> TASK TO CARRY OUT
A faithful copy of the entries is needed, one that leaves out the pictures.

*** Opening of PROVIDED DATA ***

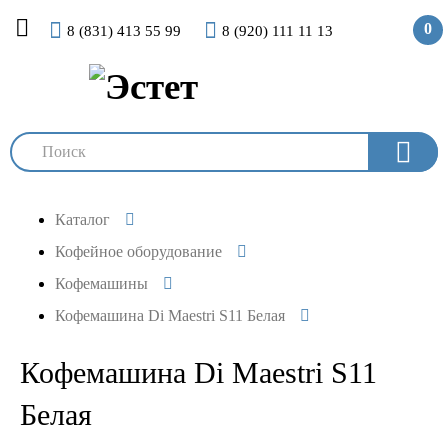
0
8 (831) 413 55 99
8 (920) 111 11 13
Каталог
Кофейное оборудование
Кофемашины
Кофемашина Di Maestri S11 Белая
Кофемашина Di Maestri S11
Белая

*** Close of PROVIDED DATA ***

> RESPONSE AREA
0
8 (831) 413 55 99
8 (920) 111 11 13
Каталог
Кофейное оборудование
Кофемашины
Кофемашина Di Maestri S11 Белая
Кофемашина Di Maestri S11
Белая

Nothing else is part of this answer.